__DIRECTIONS FOR THIS TASK__. Reproduce, exactly and in full, only the lines below from the one containing "Screenshot is 1507x1450." through the one containing "FAQ (1049, 1187)".

__DATA__.

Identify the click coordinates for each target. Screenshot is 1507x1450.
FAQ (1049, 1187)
---
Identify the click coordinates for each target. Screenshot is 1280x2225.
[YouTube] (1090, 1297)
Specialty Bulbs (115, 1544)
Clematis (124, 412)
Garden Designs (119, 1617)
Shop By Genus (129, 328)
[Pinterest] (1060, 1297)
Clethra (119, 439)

__OUTPUT FOR THIS TASK__.
Identify the click coordinates for each target. Screenshot is 1507x1450.
FAQ (1049, 1187)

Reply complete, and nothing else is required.